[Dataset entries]
────────

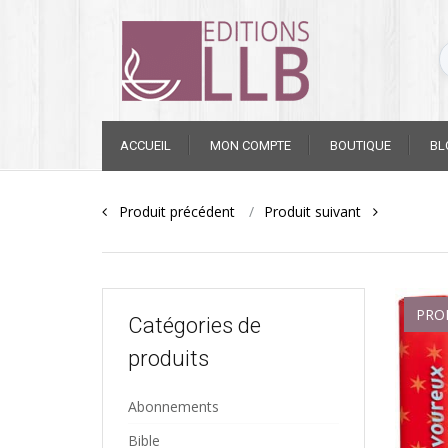
Skip
ACCUEIL
MON COMPTE
BOUTIQUE
BL
to
content
Post
Produit précédent
Produit suivant
navigation
PRO
Catégories de
produits
Abonnements
Bible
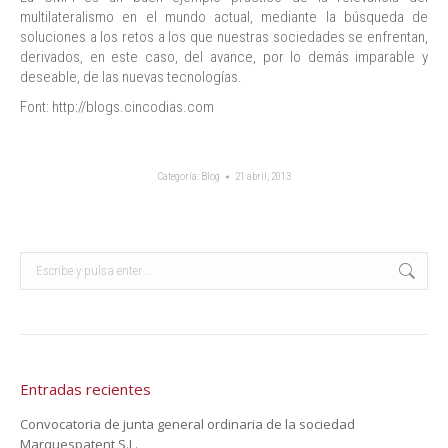
multilateralismo en el mundo actual, mediante la búsqueda de
soluciones a los retos a los que nuestras sociedades se enfrentan,
derivados, en este caso, del avance, por lo demás imparable y
deseable, de las nuevas tecnologías.
Font: http://blogs.cincodias.com
Categoría:
Blog
21 abril, 2013
Buscar:
Entradas recientes
Convocatoria de junta general ordinaria de la sociedad
Marquespatent S.L.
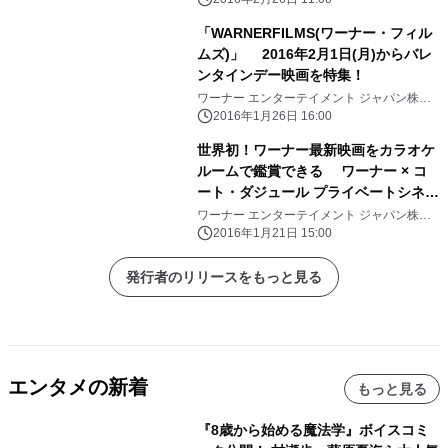
「WARNERFILMS(ワーナー・フィル
ムズ)」 2016年2月1日(月)からバレ
ンタインデー映画を特集！
ワーナー エンターテイメント ジャパン株式
会社
2016年1月26日 16:00
世界初！ワーナー最新映画をカラオケ
ルームで鑑賞できる ワーナー × コ
ート・ダジュール プライベートシネマ
「シネカラ」本格始動！
ワーナー エンターテイメント ジャパン株式
会社、株式会社ヴァリック
2016年1月21日 15:00
発行者のリリースをもっと見る
エンタメの新着
もっと見る
『8歳から始める魔法学』ボイスコミ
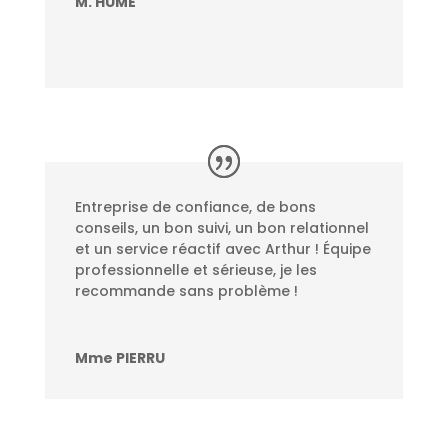
M. HUME
Entreprise de confiance, de bons
conseils, un bon suivi, un bon relationnel
et un service réactif avec Arthur ! Équipe
professionnelle et sérieuse, je les
recommande sans problème !
Mme PIERRU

────────

TO DO »
Return the preceding entries verbatim, with the pictures excluded.

TASK RESPONSE »
Skip
ACCUEIL
MON COMPTE
BOUTIQUE
BL
to
content
Post
Produit précédent
Produit suivant
navigation
PRO
Catégories de
produits
Abonnements
Bible
multilateralismo en el mundo actual, mediante la búsqueda de
soluciones a los retos a los que nuestras sociedades se enfrentan,
derivados, en este caso, del avance, por lo demás imparable y
deseable, de las nuevas tecnologías.
Font: http://blogs.cincodias.com
Categoría:
Blog
21 abril, 2013
Buscar:
Entradas recientes
Convocatoria de junta general ordinaria de la sociedad
Marquespatent S.L.
「WARNERFILMS(ワーナー・フィル
ムズ)」 2016年2月1日(月)からバレ
ンタインデー映画を特集！
ワーナー エンターテイメント ジャパン株式
会社
2016年1月26日 16:00
世界初！ワーナー最新映画をカラオケ
ルームで鑑賞できる ワーナー × コ
ート・ダジュール プライベートシネマ
「シネカラ」本格始動！
ワーナー エンターテイメント ジャパン株式
会社、株式会社ヴァリック
2016年1月21日 15:00
発行者のリリースをもっと見る
エンタメの新着
もっと見る
『8歳から始める魔法学』ボイスコミ
M. HUME
Entreprise de confiance, de bons
conseils, un bon suivi, un bon relationnel
et un service réactif avec Arthur ! Équipe
professionnelle et sérieuse, je les
recommande sans problème !
Mme PIERRU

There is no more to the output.